ABD ve Rusya dahil 7 ülkeden 26 tutuklu, MİT'in nezaretinde takas edilmiş...
ABD ile Rusya, MİT'in bu arabuluculuk rolünü övmüş...
Dışişleri Bakanı Fidan, MİT'in duyduğu gururu bir mesajla paylaşmış. Ve "Türkiye, Sayın Cumhurbaşkanımızın vizyonu doğrultusunda barışçıl diplomasinin merkezi olmaya devam edecektir" demiş...
MİT Başkanı Kalın'ın da farklı düşünmediğini, hissetmediğini takdir edersiniz...
O sırada Cumhurbaşkanı Erdoğan, Papa Fransuva'yı aramış ve Müslümanlarla Hristiyanların ortak huzuru için insanlık ittifakı önermiş. Haç-Hilal savaşı böylece sona erdirilmiş, ittifakı kurulmuş...
İktidar; yeniden "güven duyulan arabulucu", "barışçıl diplomasinin merkezi" olarak anılmayı ne özlemiş meğer, eski günleri iple çekiyormuş...
Buna en çok sevinmesini, en önden gitmesini, bayraktarlığını yapmasını kimden, hangi kurumdan beklerdiniz?
Fakat hayır, Diyanet ne yapsa beğenirsiniz!
Yahu MİT bile Türkiye'nin barışçıl diplomasiyle anılmasına katkı verirken Diyanet Reisi Erbaş, Ayasofya minberine yine kılıçla çıkmasın mı!
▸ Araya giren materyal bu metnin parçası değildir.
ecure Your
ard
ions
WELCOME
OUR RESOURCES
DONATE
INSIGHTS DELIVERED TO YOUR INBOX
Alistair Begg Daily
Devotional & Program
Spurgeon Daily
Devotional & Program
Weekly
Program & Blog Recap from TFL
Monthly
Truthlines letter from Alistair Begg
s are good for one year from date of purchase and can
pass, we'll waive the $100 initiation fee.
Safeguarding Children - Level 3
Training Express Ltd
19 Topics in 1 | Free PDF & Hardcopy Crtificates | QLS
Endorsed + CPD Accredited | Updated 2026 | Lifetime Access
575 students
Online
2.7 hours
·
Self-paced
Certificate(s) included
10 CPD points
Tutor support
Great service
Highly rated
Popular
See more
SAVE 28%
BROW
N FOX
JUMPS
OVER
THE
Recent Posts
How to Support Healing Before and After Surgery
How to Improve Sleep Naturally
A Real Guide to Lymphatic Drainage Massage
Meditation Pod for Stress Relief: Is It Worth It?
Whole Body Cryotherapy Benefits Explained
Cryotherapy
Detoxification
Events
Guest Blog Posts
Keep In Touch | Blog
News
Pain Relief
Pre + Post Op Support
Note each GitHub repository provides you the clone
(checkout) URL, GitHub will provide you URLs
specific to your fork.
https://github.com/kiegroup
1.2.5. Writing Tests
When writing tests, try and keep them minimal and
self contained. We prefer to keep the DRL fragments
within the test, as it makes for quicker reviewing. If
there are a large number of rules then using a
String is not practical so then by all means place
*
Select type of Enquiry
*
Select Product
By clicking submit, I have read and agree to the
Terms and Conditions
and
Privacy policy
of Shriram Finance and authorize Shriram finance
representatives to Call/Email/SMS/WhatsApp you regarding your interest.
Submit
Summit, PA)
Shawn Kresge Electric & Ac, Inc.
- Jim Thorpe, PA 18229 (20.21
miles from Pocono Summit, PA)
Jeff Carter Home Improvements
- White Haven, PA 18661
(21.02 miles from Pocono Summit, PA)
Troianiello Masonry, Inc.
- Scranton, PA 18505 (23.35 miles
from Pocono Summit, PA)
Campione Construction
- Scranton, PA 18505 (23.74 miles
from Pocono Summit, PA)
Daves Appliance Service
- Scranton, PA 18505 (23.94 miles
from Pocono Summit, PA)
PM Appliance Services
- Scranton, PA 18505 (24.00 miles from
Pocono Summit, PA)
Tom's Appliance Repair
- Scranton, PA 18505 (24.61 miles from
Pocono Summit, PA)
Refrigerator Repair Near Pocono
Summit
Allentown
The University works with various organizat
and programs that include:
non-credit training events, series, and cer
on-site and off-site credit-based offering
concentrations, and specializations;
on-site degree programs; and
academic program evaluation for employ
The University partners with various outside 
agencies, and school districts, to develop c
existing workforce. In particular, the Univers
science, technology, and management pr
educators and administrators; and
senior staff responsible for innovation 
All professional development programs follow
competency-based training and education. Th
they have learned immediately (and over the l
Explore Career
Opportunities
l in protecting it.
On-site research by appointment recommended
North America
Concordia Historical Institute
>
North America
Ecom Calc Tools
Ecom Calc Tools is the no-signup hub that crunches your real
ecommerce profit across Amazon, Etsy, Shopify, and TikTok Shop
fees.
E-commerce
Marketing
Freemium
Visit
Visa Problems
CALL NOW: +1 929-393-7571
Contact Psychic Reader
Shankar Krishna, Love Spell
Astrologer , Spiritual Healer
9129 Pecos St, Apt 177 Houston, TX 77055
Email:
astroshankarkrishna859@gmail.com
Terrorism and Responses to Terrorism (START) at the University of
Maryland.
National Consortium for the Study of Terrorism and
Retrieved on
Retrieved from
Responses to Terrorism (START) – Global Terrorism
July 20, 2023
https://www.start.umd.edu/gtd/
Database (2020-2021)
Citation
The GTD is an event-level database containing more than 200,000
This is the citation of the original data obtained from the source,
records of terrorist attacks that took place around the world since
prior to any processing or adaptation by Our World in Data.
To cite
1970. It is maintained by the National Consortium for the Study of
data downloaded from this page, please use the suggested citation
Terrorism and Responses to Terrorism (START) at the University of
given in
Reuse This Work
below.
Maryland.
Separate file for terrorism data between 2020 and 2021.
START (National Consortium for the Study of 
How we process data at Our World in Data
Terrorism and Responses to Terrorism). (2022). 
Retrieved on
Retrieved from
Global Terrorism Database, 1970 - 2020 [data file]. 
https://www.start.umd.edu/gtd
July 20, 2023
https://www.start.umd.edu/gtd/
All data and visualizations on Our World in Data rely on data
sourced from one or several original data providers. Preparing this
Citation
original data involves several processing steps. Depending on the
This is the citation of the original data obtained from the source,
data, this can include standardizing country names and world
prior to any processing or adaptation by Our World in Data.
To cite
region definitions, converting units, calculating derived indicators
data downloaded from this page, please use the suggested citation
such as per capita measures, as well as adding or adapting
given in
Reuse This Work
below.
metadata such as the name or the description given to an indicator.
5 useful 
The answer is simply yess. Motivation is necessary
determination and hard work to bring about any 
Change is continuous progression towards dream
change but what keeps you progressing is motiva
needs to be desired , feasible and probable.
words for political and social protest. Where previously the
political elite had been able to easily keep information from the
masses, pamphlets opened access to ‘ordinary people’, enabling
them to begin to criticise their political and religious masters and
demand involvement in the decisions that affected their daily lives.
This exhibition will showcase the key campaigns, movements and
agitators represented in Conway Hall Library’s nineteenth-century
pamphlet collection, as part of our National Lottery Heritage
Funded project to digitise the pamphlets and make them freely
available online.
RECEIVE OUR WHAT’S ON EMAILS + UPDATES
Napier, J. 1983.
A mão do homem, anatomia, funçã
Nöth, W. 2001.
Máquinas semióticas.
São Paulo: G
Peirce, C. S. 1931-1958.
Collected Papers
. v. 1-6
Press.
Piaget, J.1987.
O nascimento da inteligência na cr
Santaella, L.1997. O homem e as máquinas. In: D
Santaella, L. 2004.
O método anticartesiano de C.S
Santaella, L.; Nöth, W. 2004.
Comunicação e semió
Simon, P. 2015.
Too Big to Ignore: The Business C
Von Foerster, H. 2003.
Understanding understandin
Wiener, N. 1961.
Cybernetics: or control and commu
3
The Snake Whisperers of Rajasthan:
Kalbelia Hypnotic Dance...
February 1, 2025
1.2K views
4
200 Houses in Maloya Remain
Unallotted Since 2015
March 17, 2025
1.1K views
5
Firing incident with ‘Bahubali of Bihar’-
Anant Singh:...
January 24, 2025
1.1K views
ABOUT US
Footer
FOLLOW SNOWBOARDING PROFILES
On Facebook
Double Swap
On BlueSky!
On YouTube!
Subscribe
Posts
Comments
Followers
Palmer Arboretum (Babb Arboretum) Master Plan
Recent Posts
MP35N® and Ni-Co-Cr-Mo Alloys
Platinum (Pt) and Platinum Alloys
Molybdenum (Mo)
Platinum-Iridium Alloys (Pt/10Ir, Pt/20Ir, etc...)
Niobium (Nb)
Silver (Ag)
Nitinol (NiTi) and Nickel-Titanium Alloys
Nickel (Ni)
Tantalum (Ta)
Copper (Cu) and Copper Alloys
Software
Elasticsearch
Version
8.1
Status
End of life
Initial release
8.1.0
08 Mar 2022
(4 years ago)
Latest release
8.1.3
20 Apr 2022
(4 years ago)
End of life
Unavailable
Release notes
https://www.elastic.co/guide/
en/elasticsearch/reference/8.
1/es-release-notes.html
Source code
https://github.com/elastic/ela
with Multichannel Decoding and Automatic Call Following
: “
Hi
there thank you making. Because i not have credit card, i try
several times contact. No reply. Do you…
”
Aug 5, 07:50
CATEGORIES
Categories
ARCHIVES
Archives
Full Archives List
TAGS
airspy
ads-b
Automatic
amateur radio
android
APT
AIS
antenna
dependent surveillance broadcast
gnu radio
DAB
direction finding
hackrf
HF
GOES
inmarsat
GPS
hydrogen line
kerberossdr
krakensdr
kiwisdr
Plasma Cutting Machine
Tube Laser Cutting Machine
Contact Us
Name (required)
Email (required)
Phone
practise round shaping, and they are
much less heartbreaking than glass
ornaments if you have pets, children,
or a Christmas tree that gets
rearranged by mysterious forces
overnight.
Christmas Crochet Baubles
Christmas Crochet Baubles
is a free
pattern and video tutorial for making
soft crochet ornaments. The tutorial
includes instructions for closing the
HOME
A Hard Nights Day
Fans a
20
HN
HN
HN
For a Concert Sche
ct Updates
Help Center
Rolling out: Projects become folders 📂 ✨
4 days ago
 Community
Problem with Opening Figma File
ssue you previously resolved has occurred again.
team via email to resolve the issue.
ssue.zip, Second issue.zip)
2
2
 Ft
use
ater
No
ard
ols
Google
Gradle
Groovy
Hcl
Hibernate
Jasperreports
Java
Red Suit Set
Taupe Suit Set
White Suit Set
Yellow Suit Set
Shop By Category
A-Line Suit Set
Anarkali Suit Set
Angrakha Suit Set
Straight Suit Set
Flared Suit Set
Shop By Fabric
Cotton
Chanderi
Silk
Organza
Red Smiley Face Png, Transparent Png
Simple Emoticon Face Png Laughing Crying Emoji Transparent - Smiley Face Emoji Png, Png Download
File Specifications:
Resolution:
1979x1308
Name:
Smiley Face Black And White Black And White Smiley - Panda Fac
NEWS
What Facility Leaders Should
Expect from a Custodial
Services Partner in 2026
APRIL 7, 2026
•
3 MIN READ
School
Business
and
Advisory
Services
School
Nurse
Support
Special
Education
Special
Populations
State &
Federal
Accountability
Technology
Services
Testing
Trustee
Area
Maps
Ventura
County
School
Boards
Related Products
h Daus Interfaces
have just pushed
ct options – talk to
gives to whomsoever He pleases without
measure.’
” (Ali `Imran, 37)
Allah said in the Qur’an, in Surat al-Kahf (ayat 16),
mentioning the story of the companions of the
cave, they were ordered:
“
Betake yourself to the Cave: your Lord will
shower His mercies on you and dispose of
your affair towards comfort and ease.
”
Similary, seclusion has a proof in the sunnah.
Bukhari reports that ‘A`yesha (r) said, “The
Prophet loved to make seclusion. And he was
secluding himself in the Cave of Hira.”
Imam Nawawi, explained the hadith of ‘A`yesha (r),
Ne mesaj çıkarılacak, camiden dünyaya ne demiş oluyor bu gösteriyle?
Hiç yorulmayın, Erbaş Hoca ne anlaşılsın istediğini de gizlemiyor. Hutbenin duyurmaya uğraştığı kısımlarını sosyal medyada gururla paylaşıp öne çıkardı.
Elde kılıçla okuduğu Cuma hutbesinin hangi bölümleri mi bunlar? Emperyalizme meydan okuduğu, zalimlerin yenileceğini haykırdığı, cenk ve cengâverlik duygularıyla dolu bölümleri...
Allah aşkına bir "barışçıl diplomasi" için çalışan MİT'e bakın, bir de Diyanet'in şu savaşçıl mesajına.